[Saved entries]
━━━━━━━━━━━━━━━━━━━━

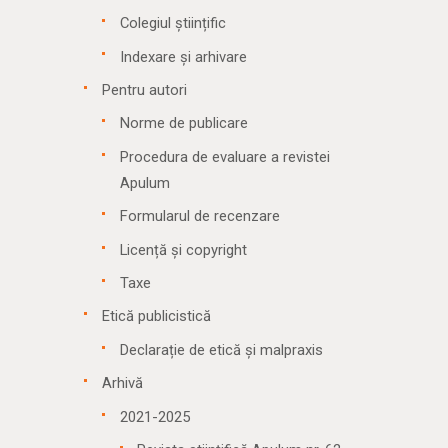
Colegiul științific
Indexare și arhivare
Pentru autori
Norme de publicare
Procedura de evaluare a revistei
Apulum
Formularul de recenzare
Licență și copyright
Taxe
Etică publicistică
Declarație de etică și malpraxis
Arhivă
2021-2025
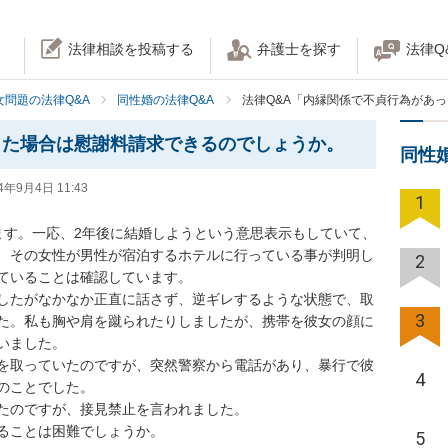
法律相談を投稿する
弁護士を探す
法律Q
女問題の法律Q&A
同性婚の法律Q&A
法律Q&A「内縁関係で不貞行為があ
った場合は慰謝料請求できるのでしょうか。
同性
4年9月4日 11:43
1
ます。一応、2年後に結婚しようという意思表示もしていて、
、その女性が男性が宿泊するホテルに行っている事が判明し
2
いることは確認しています。

したがなかなか正直に話さず、逆ギレするような状態で、取
3
た。私も胸や肩を蹴られたりしましたが、携帯を彼女の顔に
ました。

を取っていたのですが、突然警察から電話があり、暴行で彼
4
ことでした。

のですが、接見禁止を言われました。

ることは困難でしょうか。
5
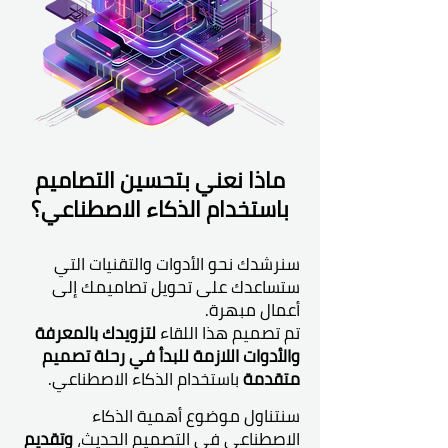
ماذا نعني بتحسين التصاميم
باستخدام الذكاء الاصطناعي؟
سنرشدك نحو الأدوات والتقنيات التي
ستساعدك على تحويل تصاميمك إلى
أعمال مبهرة.
تم تصميم هذا اللقاء
لتزويدك بالمعرفة
والأدوات اللازمة للبدأ في رحلة تصميم
متقدمة
باستخدام الذكاء الاصطناعي.
سنتناول موضوع أهمية الذكاء
الاصطناعي في التصميم الحديث،
وتقديم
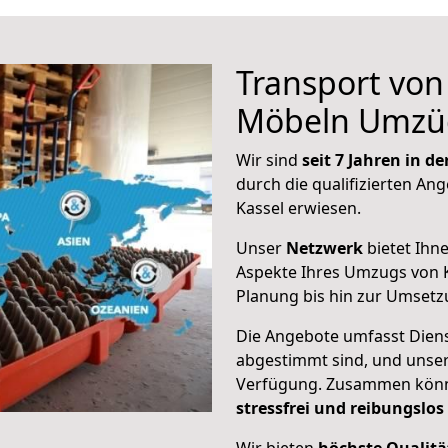
Transport vo
Möbeln Umzü
Wir sind
seit 7 Jahren in 
durch die qualifizierten Ang
Kassel erwiesen.
Unser
Netzwerk
bietet Ihn
Aspekte Ihres Umzugs von K
Planung bis hin zur Umsetz
Die Angebote umfasst Dienst
abgestimmt sind, und unser
Verfügung. Zusammen können
stressfrei und reibungslos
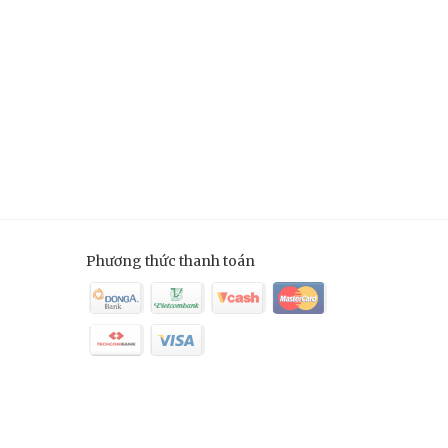
Phương thức thanh toán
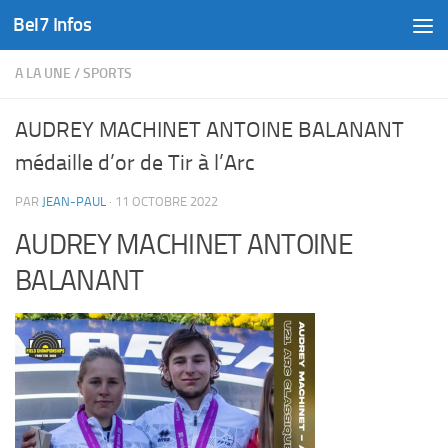
Bel7 Infos
Skip to content
A LA UNE
/
SPORTS
AUDREY MACHINET ANTOINE BALANANT
médaille d’or de Tir à l’Arc
PAR
JEAN-PAUL
·
11 OCTOBRE 2022
AUDREY MACHINET ANTOINE
BALANANT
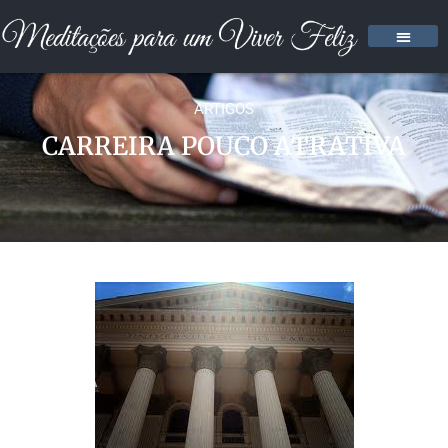
ARTIGOS
CARREIRA POUCO ATRATIVA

━━━━━━━━━━━━━━━━━━━━

◆ YOUR TASK
What are the lines above that hold the string "ANTOINE"? Copy them.

◆ EXPECTED OUTPUT
AUDREY MACHINET ANTOINE BALANANT
AUDREY MACHINET ANTOINE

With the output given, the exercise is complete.